Chevrolet Corvette C1 "1953-1956" : les débuts difficiles d'un mythe américain
La naissance de la Corvette, c’est un peu la faute de la guerre. Je m’explique : tous ces GI’s revenant d’Europe, rapportant du vieux continent des caisses improbables pour l’américain lambda, des MG TC voire même TD au début des années 50, prouvaient à qui en doutait qu’il ne suffisait pas d’avoir la plus grosse pour se faire plaisir. Le paradigme du pékin lambda outre-atlantique vacillait, mais les vrais bagnolards, ceux qui « savaient » parce qu’ils bricolaient de vieilles Ford A façon hot-rod, comprirent rapidement que leur monde automobile allait changer. La venue du roadster à l’anglaise sur le sol US allait bouleverser la façon dont certains américains (pas tous) consommeraient la voiture, notamment ce qu’on allait appeler la « Sportscar » ! Ok, la vieille Europe montrait la voie, mais il était hors de question, pour la toute puissante General Motors, de se laisser damer le pion par ces british arrogants, ces italiens joueurs et ces allemands si allemands : la Chevrolet Corvette dite C1 sera la réponse yankee à la voiture de sport européenne, tentant de conjuguer le meilleur des deux mondes.
Lorsque le premier prototype de la Corvette fut présenté en 1953 au Motorama de GM à New York, l’Amérique était déjà en train de bouger : toujours en avance sur l’Europe, les USA, n’ayant jamais connu que la croissance, recueillaient les fruits des efforts de guerre.

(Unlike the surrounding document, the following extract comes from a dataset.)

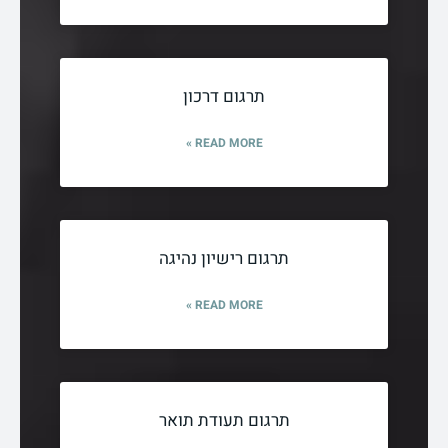
תרגום דרכון
READ MORE »
תרגום רישיון נהיגה
READ MORE »
תרגום תעודת תואר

Hugh Heffner (qui mêlera plus tard l’automobile et ses playmates) lançait Playboy cette année-là, l’Amérique devenue le centre du monde rentrait de plein pied dans la consommation à outrance, et à Détroit, les usines crachaient de la Cadillac, de la Chevrolet ou de la Lincoln « en veux-tu en voilà ». Le marketing naissant commençait à segmenter à outrance, et la voiture de sport, ne représentant pourtant que 0,3 % du marché au début des années 50, devenait un business potentiel pour les grands pontes des marques américaines. À raison d’ailleurs, puisque, a posteriori, cela donnera la Corvette donc, mais aussi la Thunderbird ou la Mustang puis une flopée de ricaines débridées, abordables et finalement mythiques (a posteriori).

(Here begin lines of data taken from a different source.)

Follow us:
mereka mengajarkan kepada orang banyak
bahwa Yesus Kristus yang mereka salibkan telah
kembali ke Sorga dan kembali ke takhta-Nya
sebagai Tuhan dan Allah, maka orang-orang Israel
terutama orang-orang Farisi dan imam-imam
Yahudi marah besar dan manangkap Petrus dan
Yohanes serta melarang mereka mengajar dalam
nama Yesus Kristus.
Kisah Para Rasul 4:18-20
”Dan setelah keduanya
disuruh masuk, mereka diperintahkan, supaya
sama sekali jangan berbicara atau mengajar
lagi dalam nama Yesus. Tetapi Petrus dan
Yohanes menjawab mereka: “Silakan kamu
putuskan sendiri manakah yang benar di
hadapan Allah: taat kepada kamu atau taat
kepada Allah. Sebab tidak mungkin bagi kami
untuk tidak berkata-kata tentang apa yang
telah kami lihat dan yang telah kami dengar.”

Car si aujourd’hui la Corvette tombe sous le sens, les débuts ne furent pas aussi roses que prévus : si la première année (1953) fut une année publicitaire, avec 315 exemplaires dont 50 furent diffusés auprès de célébrités de l’époque chargées d’en faire la promotion, la deuxième fut moins faste qu’envisagée au sein de Chevrolet. Avec 3 640 unités tombées des chaînes, on était loin d’exploser les compteurs. Pire, en 1955, seules 674 Corvette sortirent des chaînes de St Louis. Mais n’allons pas trop vite. A l’origine de la Corvette, il y avait une intuition plus qu’une étude marketing, l’idée que la jeunesse américaine ne pourrait pas se satisfaire de grosses voitures à moteur V8, et qu’il lui faudrait plus fun, plus distinctif, en bref, une vraie concurrence aux européennes, efficaces, mais chères. On l’a vu, les petites anglaises ramenées par les GI’s commençaient à titiller les plus férus de bagnoles et de mécaniques, et rien n’existait de tel dans les catalogues américains. Mais comme toutes les intuitions, les visions d’avenir, il fallait être capable de tenir le temps que le marché s’adapte.

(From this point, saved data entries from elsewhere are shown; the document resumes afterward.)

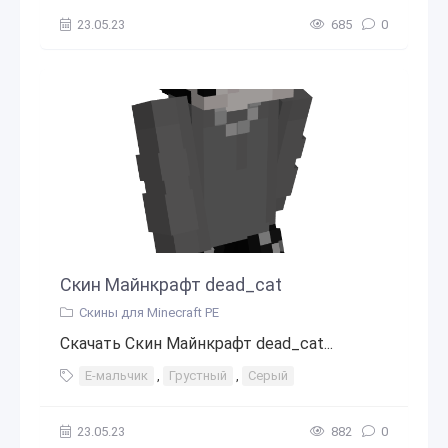
23.05.23
685
0
Скин Майнкрафт dead_cat
Скины для Minecraft PE
Скачать Скин Майнкрафт dead_cat...
E-мальчик
,
Грустный
,
Серый
23.05.23
882
0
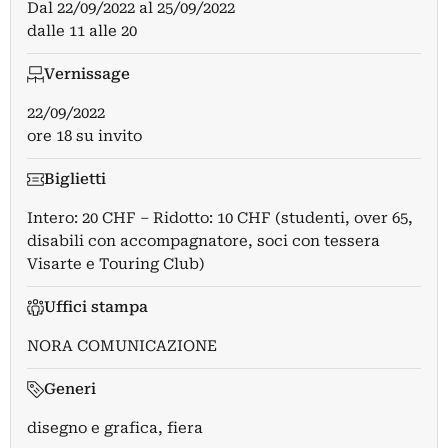
Dal
22/09/2022
al
25/09/2022
dalle 11 alle 20
Vernissage
22/09/2022
ore 18 su invito
Biglietti
Intero: 20 CHF – Ridotto: 10 CHF (studenti, over 65,
disabili con accompagnatore, soci con tessera
Visarte e Touring Club)
Uffici stampa
NORA COMUNICAZIONE
Generi
disegno e grafica, fiera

Voilà bien la preuve qu’en matière d’automobile, il s’agit de se laisser du temps. Si les huiles de Détroit n’avaient regardé que les chiffres, nous n’aurions jamais connu ces générations successives de Corvette. Heureusement, General Motors pétait la forme en ce début des années 50 et la Corvette avait deux « défenseurs », Harley Earl au design et Zora Arkus-Duntov à la technique, tous deux persuadés du bien fondé d’une « sportscar » purement américaine capable de rivaliser avec les européennes. D’ailleurs Earl était sans doute le moteur principal du projet, convainquant la direction de GM en 1952 de préparer un concept-car dans cette optique pour le Motorama GM de janvier 1953, organisé au Waldorf Astoria à New-York.
Voilà comment les équipes commencèrent à plancher sur le projet EX-122 (EX pour expérimental). Il en résultait une voiture proche de ce que deviendra la Corvette, mêlant solutions ou composants éprouvés et procédé révolutionnaire : une carrosserie en fibre de verre. Les ingénieurs du début allaient donc faire le maximum pour utiliser des pièces existantes. Ainsi sous le capot on trouvait un 6 cylindres en ligne de 3.9 litres (235 ci) Blue Flame développant 150 chevaux, accolé à une boîte automatique 2 vitesses Powerglide, permettant un 0 à 60 mph (97 km/h) en 11,5 secondes.
Les 315 premiers exemplaires de 1953, les plus recherchés aujourd’hui, furent fabriqués à la main dans l’usine de Flint, avant que la ligne de production ne déménage à Saint Louis. Ils étaient tous identiques, de couleur « White Polo », à capote noire et intérieur rouge. En 1954, la réelle production pouvait commencer, avec des ambitions modestes certes (10 000 unités par an) : pourtant ce chiffre ne sera jamais atteint. En réalité, les nouveaux acheteurs de Corvette, souvent propriétaires auparavant de sportives européennes, ne la jugeaient absolument pas sportive, obligeant Arkus-Dunkov, intégré à l’équipe depuis peu et fervent défenseur du projet, à changer son fusil d’épaule, en optant pour un V8 4.3 litres (265 ci « Small block ») développant 195 chevaux, prévu pour 1955.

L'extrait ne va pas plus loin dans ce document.